I agree with the general thrust of this essay, which resonates with some of my own thoughts on the Glass Bead Game of Economics, for example,  here and here.

Mind you, I don’t agree with everything that Syll says in this essay.  For example, he argues that good predictive capabilities require models to bear resemblance to their target domains.    But we know many counter-examples to this claim, from Newton’s model of planetary motion to Friedman’s billiard players.    Prediction and explanation are two orthogonal dimensions of a model, which may or may not be related in any particular case.

His essay also overlooks the fact that the so-called “real world” which is the target domain of economic models contains, at least in the case of macro-economics, mostly humanly-constructed artefacts, such as the “variables” known as inflation and unemployment rates.

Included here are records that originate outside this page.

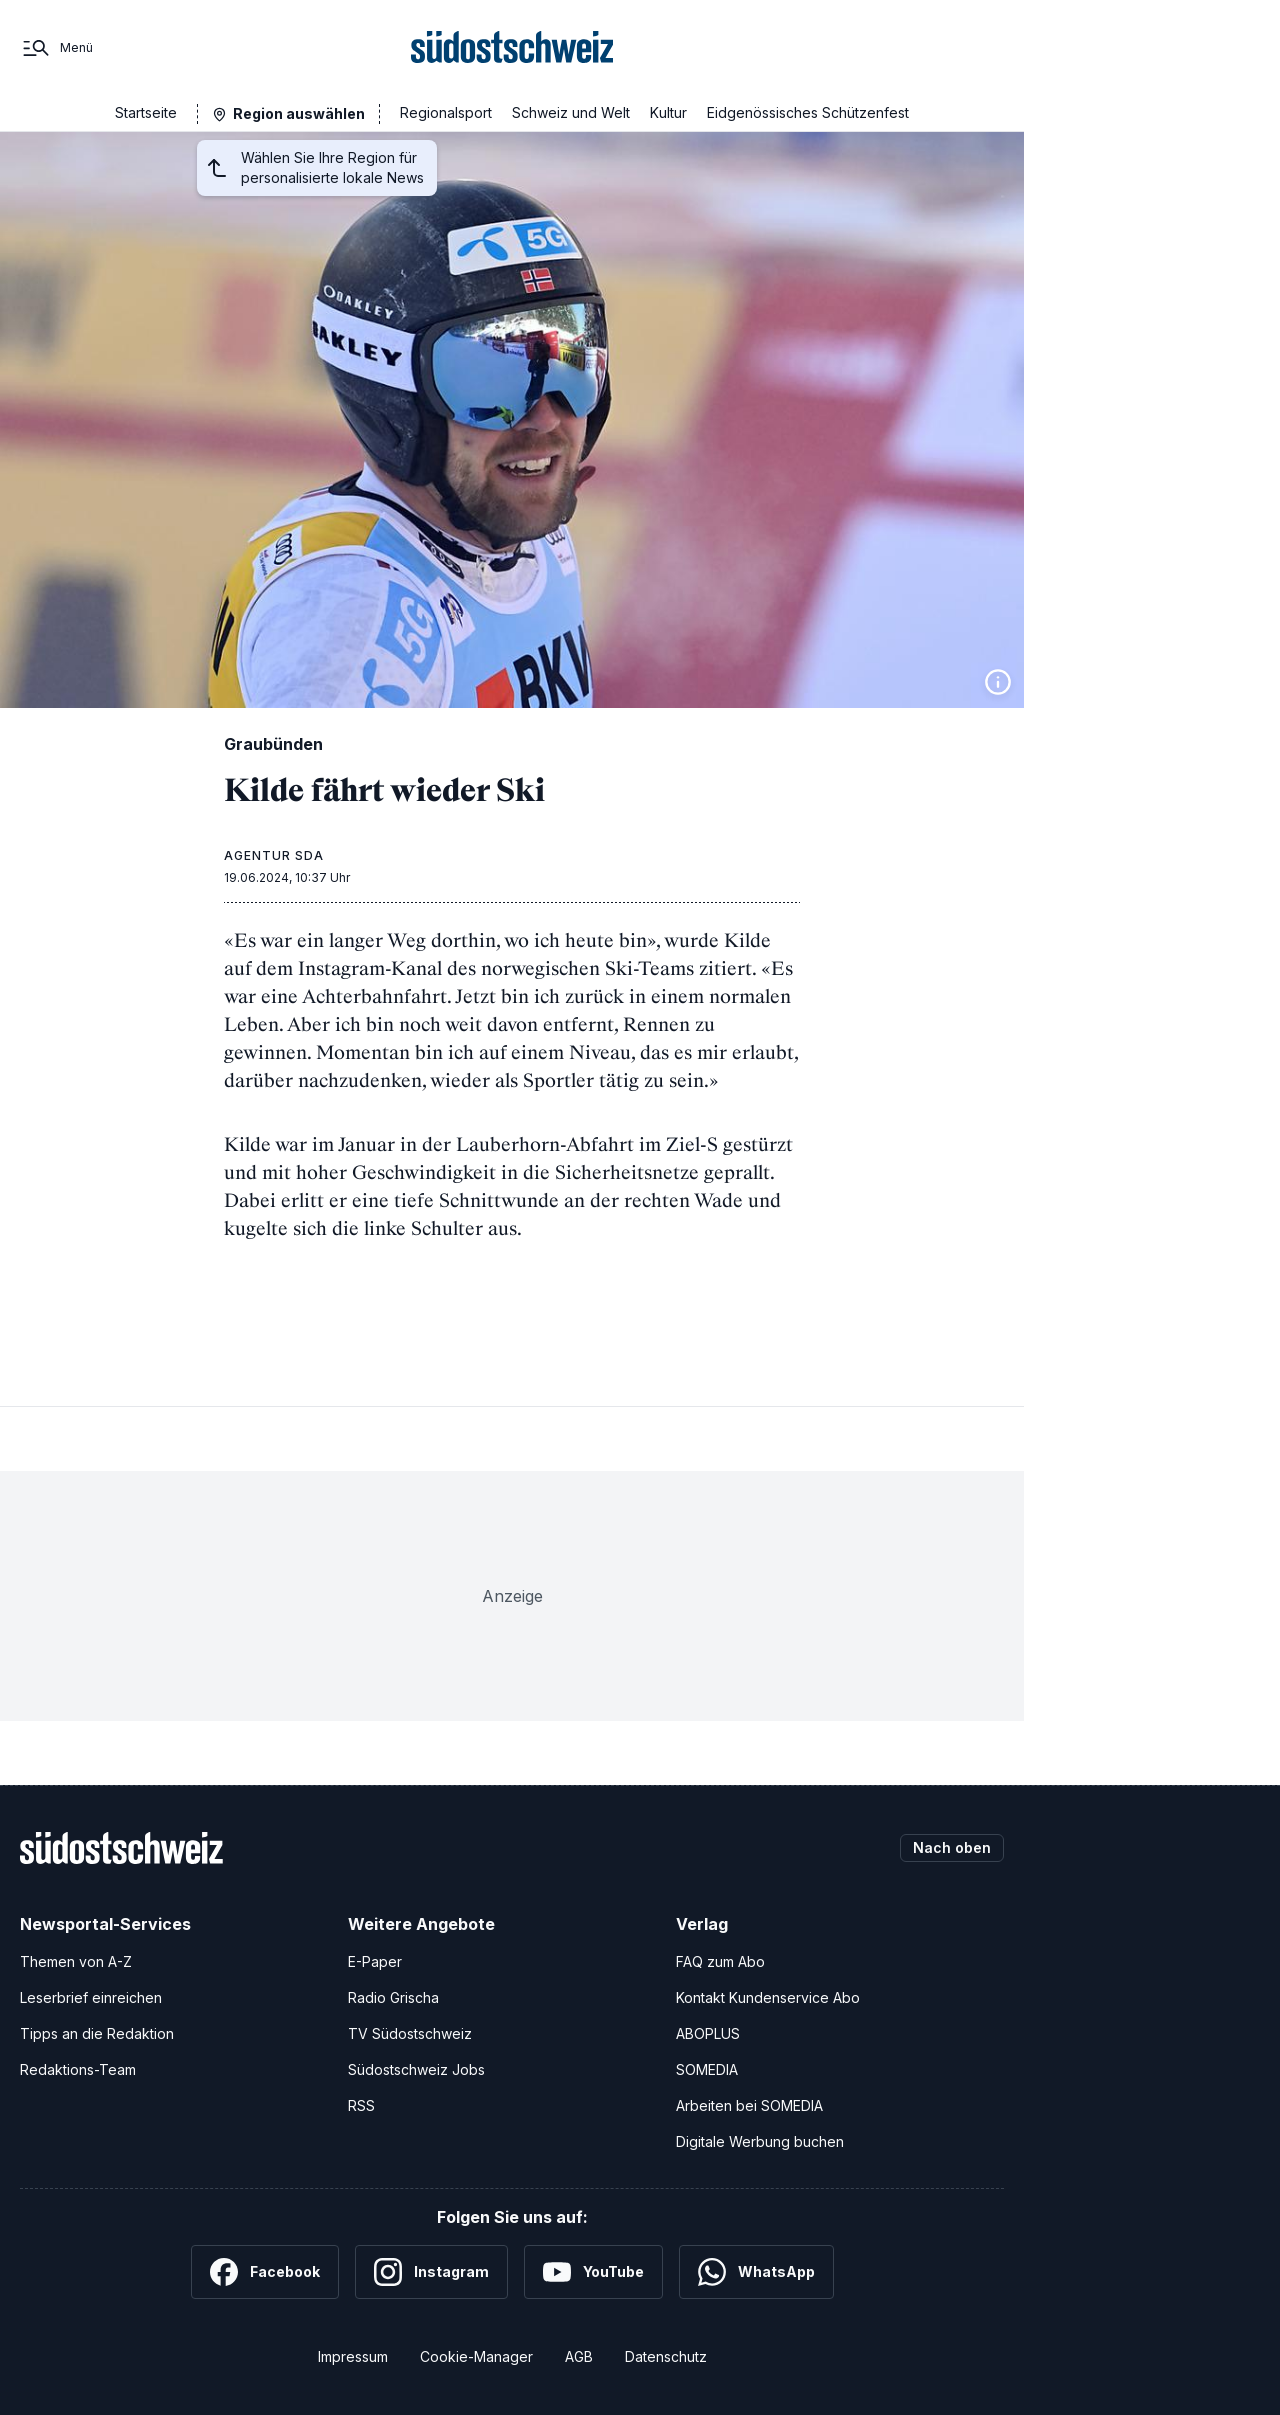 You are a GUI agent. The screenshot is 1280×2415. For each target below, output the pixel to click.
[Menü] (56, 48)
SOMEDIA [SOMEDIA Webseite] (707, 2069)
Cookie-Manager (476, 2356)
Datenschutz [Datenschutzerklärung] (666, 2356)
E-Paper (375, 1961)
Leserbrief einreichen (91, 1997)
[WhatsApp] (756, 2272)
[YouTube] (593, 2272)
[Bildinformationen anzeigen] (998, 682)
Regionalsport (446, 112)
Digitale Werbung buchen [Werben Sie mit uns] (760, 2141)
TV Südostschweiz (410, 2033)
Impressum (353, 2356)
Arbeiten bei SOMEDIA (749, 2105)
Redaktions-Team (78, 2069)
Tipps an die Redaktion (97, 2033)
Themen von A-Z (76, 1961)
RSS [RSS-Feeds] (361, 2105)
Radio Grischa (393, 1997)
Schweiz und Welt (571, 112)
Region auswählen (299, 113)
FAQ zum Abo (720, 1961)
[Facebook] (265, 2272)
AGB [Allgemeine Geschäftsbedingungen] (579, 2356)
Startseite (146, 112)
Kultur (668, 112)
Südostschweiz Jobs (416, 2069)
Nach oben (952, 1847)
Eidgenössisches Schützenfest (808, 112)
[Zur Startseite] (512, 48)
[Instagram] (431, 2272)
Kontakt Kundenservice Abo (768, 1997)
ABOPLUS (708, 2033) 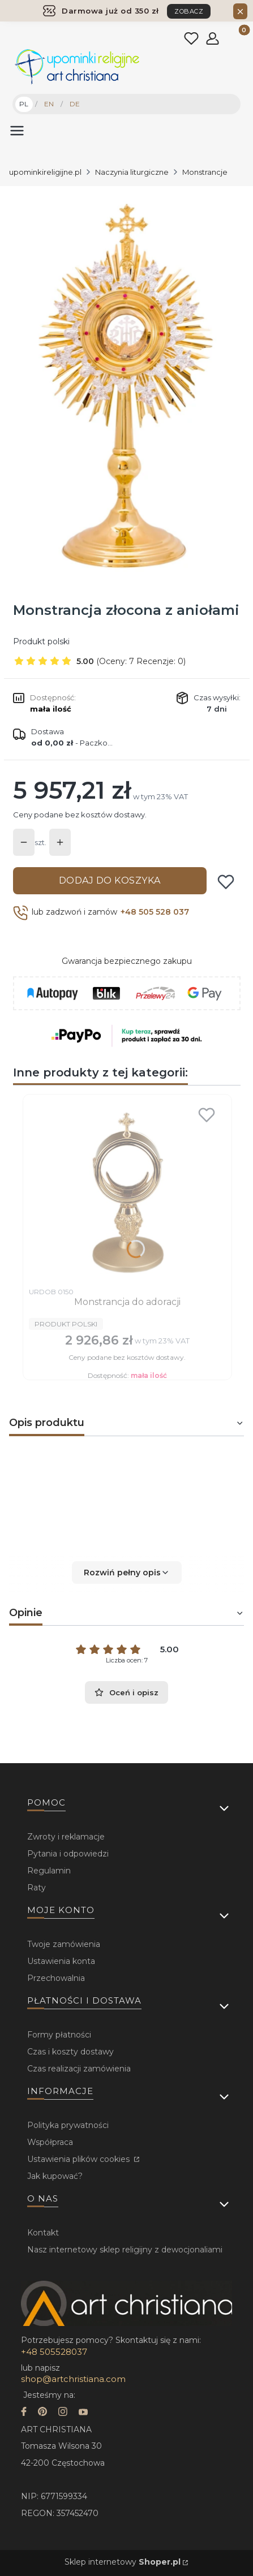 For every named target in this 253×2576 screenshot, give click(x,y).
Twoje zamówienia (63, 1944)
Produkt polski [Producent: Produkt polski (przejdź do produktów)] (41, 641)
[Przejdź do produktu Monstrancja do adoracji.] (127, 1190)
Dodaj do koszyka (110, 880)
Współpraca (50, 2142)
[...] (126, 386)
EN (49, 104)
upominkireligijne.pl (45, 171)
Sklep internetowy (123, 2562)
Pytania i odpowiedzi (68, 1854)
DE (75, 104)
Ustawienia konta (61, 1961)
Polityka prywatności (68, 2125)
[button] (126, 1572)
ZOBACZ (188, 11)
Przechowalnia (56, 1978)
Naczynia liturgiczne (132, 171)
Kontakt (43, 2233)
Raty (36, 1888)
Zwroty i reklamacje (66, 1837)
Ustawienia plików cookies (79, 2159)
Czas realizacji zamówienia (79, 2069)
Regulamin (49, 1871)
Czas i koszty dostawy (70, 2052)
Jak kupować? (55, 2176)
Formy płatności (59, 2035)
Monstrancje (205, 171)
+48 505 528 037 (155, 912)
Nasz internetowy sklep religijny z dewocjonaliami (124, 2250) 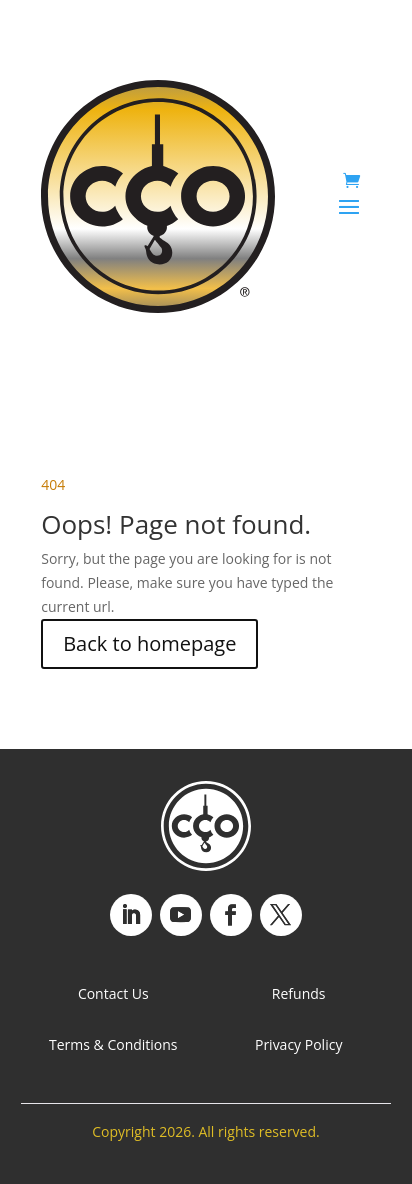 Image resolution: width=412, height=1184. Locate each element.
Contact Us (113, 993)
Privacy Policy (298, 1044)
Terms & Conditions (113, 1044)
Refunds (299, 993)
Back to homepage (149, 643) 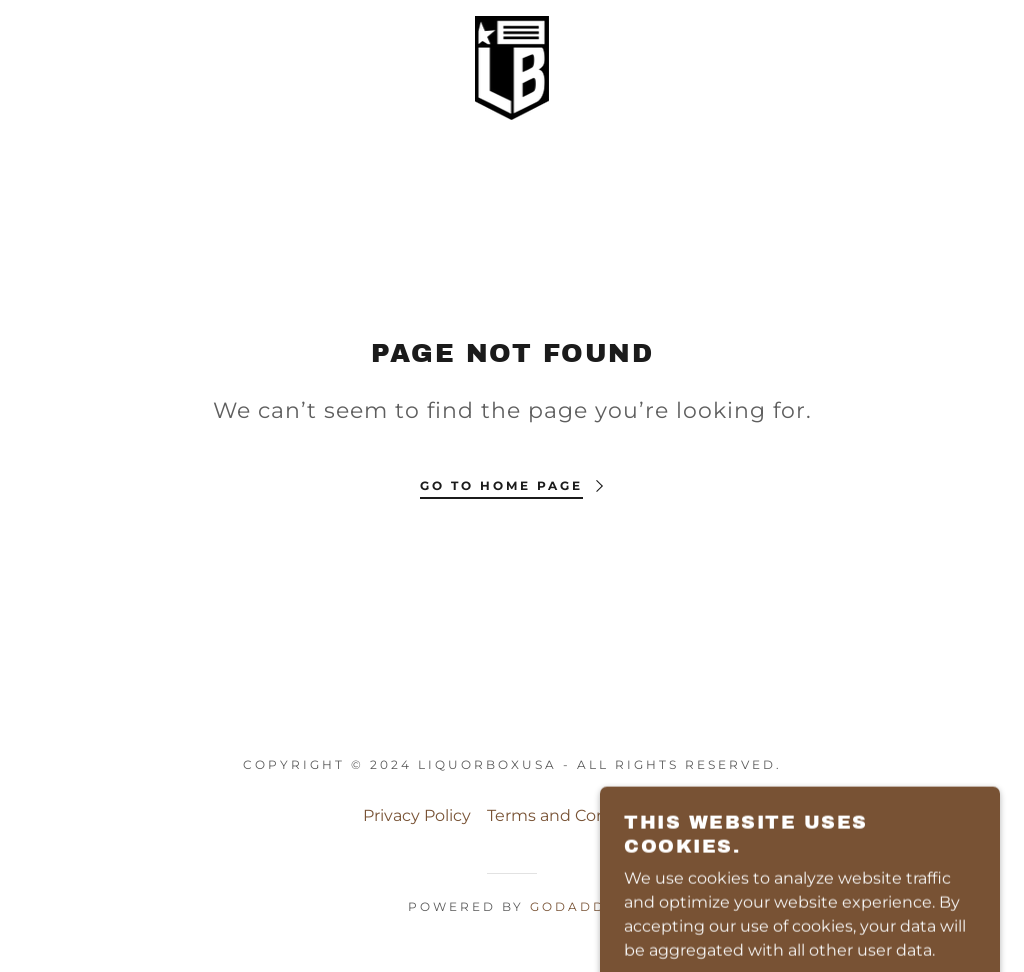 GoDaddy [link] (573, 906)
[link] (511, 66)
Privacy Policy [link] (417, 815)
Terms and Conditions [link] (574, 815)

Having sat in working parties defining and redefining such artefacts, I am always surprised that any economist could possibly imagine they are modeling an independent reality.

Reference:
Lars Pålsson Syll [2010]:  What is (wrong with) economic theory?  Real-world Economics Review, 55: 23-57.

Shackle on Rational Expectations

The Rational Expectations model in economics assumes that each economic agent (whether an individual or a company) can predict the future as perfectly as the modelers themselves.   To anyone living outside the rarified bubble of mathematical economics, this is simply ridiculous.   It is clear that no one associated with that theory has ever made any real business decisions, or suffered their consequences.
Here is non-mainstream economist George Shackle, writing to Bryan Hopkins on 1980-08-20:

‘Rational expectations’ remains for me a sort of monster living in a cave. I have never ventured into the cave to see what he is like, but I am always uneasily aware that he may come out and eat me. If you will allow me to stir the cauldron of mixed metaphors with a real flourish, I shall suggest that ‘rational expectations’ is neo-classical theory clutching at the last straw.
Observable circumstances offer us suggestions as to what may be the sequel of this act or that one. How can we know what invisible circumstances may take effect in time-to come, of which no hint can now be gained? I take it that ‘rational expectations’ assumes that we can work out what will happen as a consequence of this or that course of action. I should rather say that at most we can hope to set bounds to what can happen, at best and at worst, within a stated length of time from ‘the present’, and can invent an endless diversity of possibilities lying between them. [Italics in original]

Of course, unlike John Muth or Robert Lucas, Shackle had actual real-world experience of investment decision-making from his experience during WW II on national infrastructure planning.
Reference:
George L. S. Shackle [1980]:  Letter to Bryan Hopkins.  Quoted in:  Stephen L. Littlechild [2003]: Reflections on George Shackle:  Three Excerpts from the Shackle Collection.  The Review of Austrian Economics, 16 (1): 113-117.